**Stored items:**

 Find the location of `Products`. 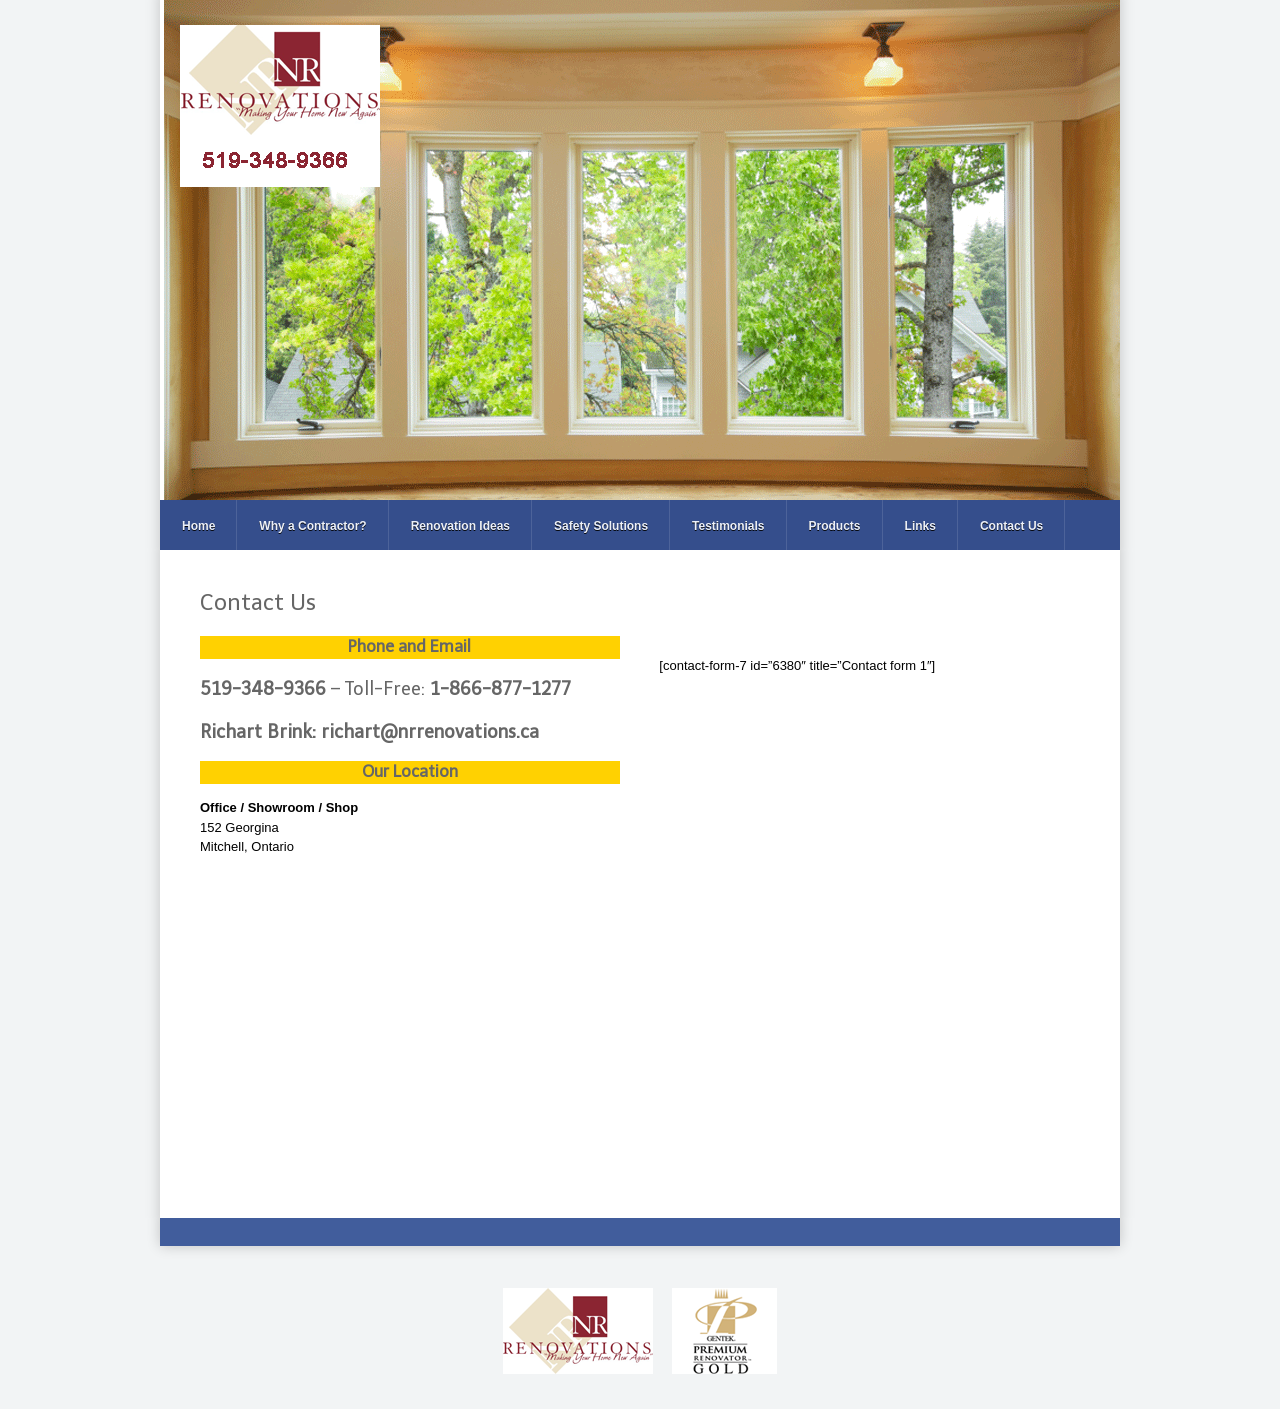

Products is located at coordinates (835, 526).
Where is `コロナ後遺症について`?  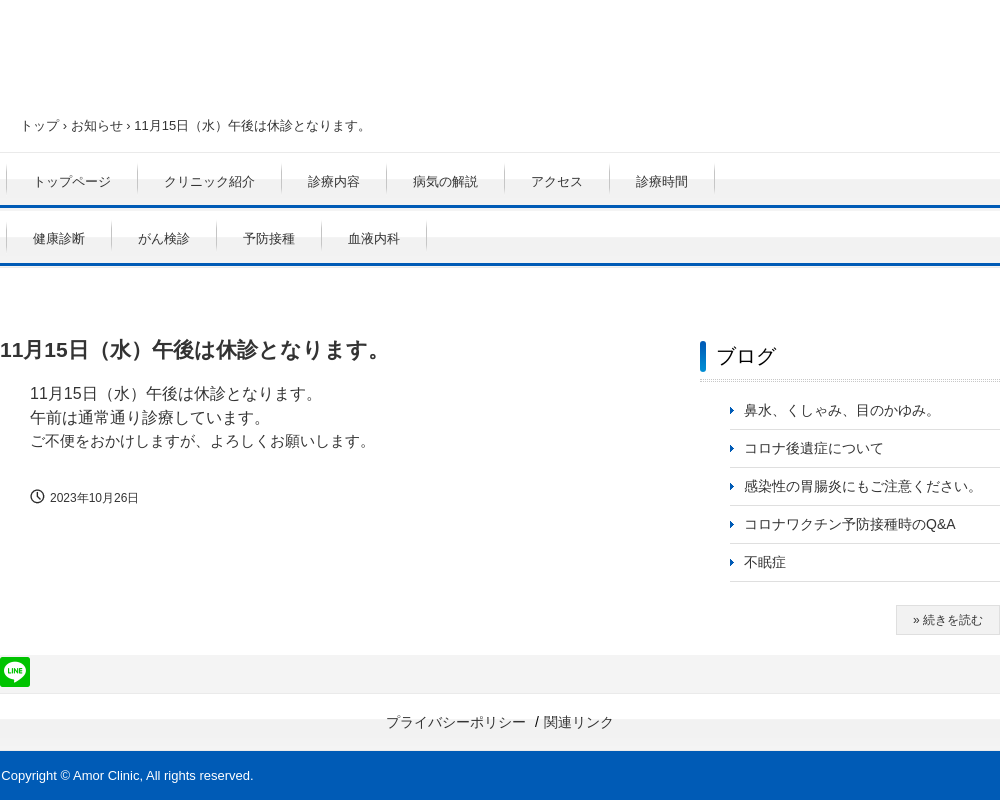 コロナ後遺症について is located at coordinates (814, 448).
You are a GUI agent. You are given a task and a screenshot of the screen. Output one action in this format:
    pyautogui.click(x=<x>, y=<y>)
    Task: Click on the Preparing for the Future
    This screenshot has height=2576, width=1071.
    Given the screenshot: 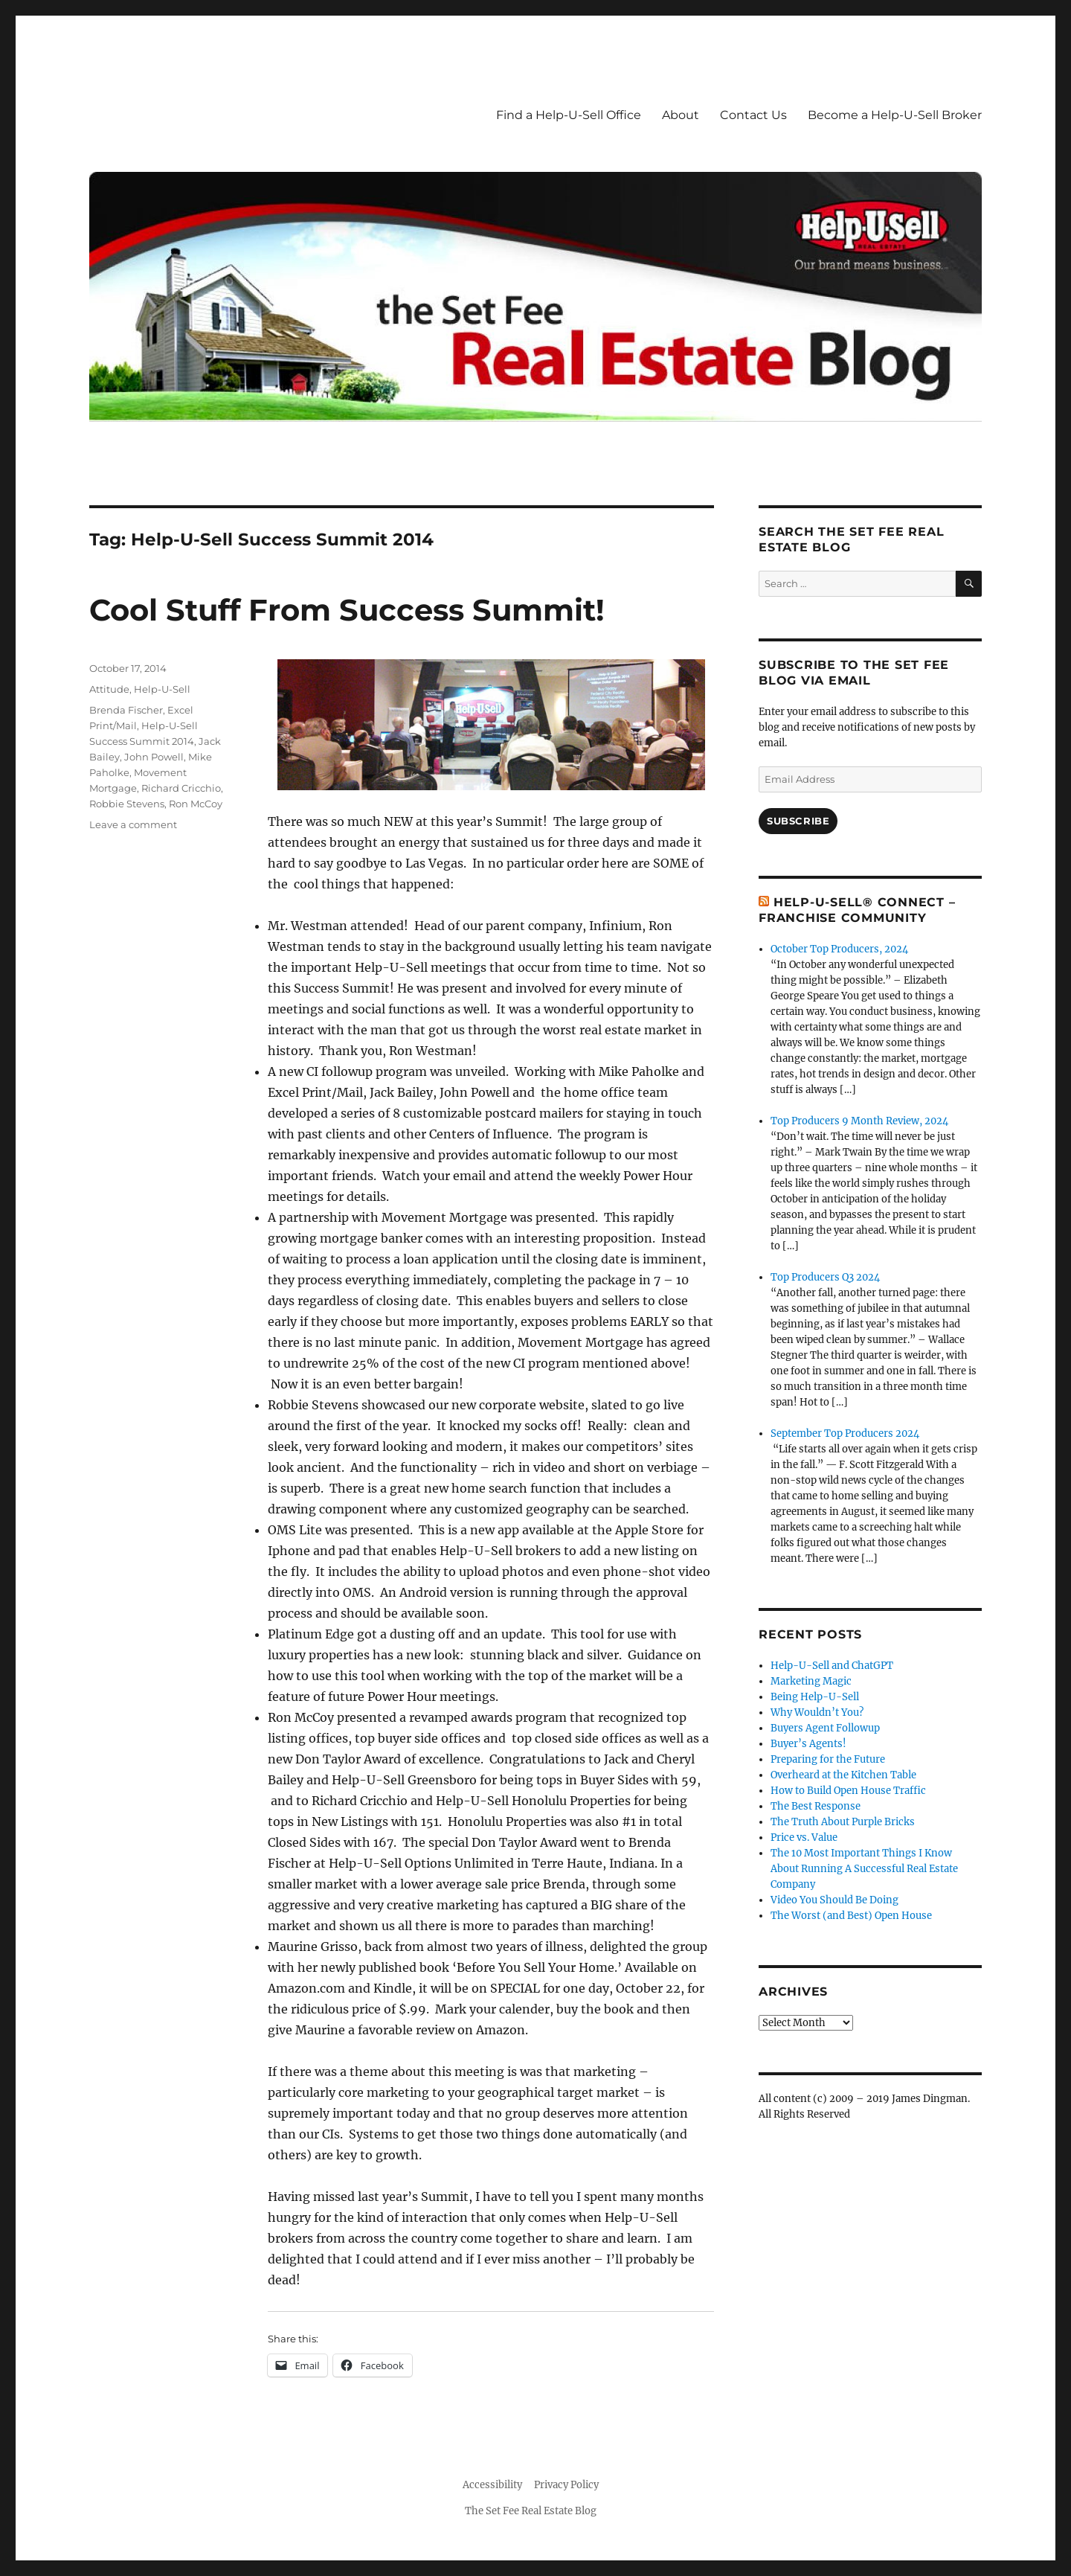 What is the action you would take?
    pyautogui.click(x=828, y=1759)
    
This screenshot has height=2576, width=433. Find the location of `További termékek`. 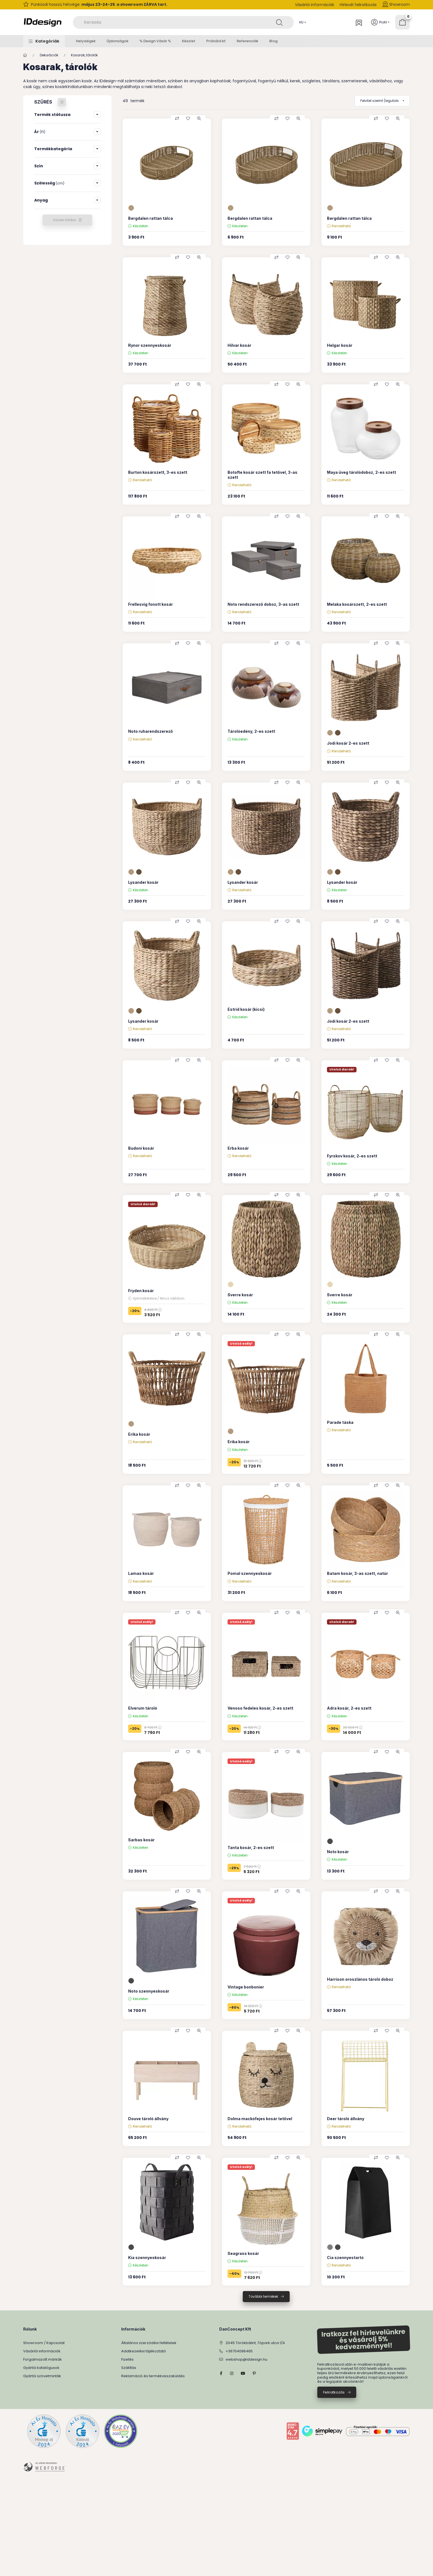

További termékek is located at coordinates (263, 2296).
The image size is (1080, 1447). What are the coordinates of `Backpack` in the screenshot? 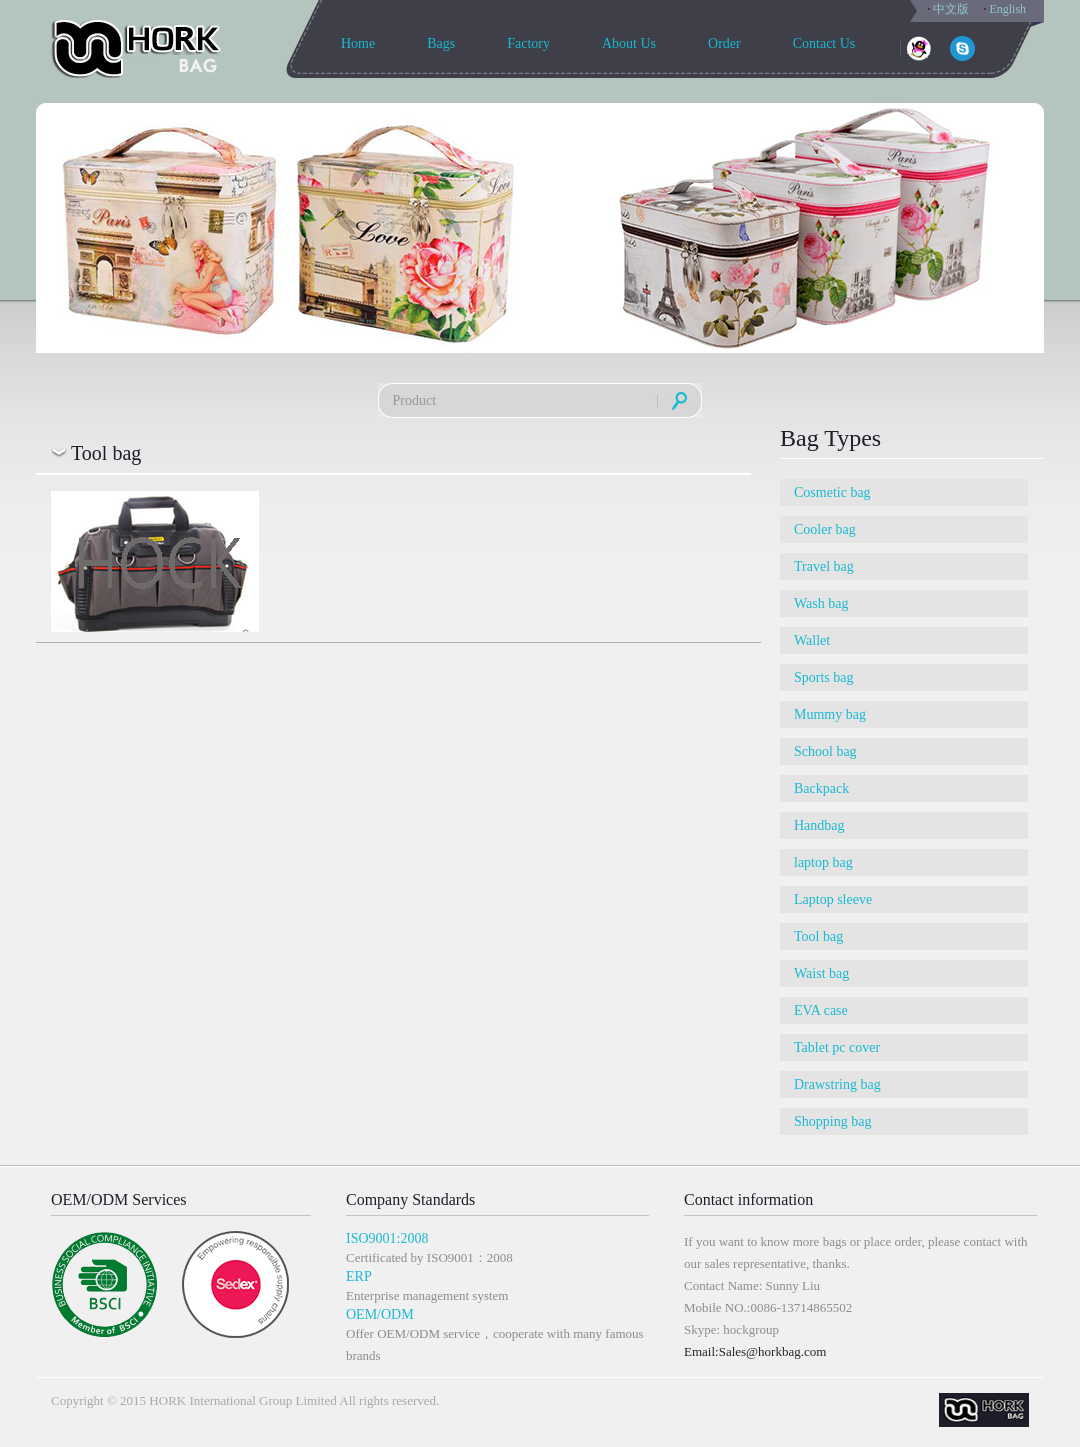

**TRY IT:**
Go to the line that contains "This screenshot has height=2576, width=433." and copy it and every line after it through the end of the entries, exactly, without the pictures.

**RESPONSE FOR THIS EXERCISE:**
This screenshot has height=2576, width=433. Find the location of `További termékek`. 

További termékek is located at coordinates (263, 2296).
The image size is (1080, 1447). What are the coordinates of `Backpack` in the screenshot? 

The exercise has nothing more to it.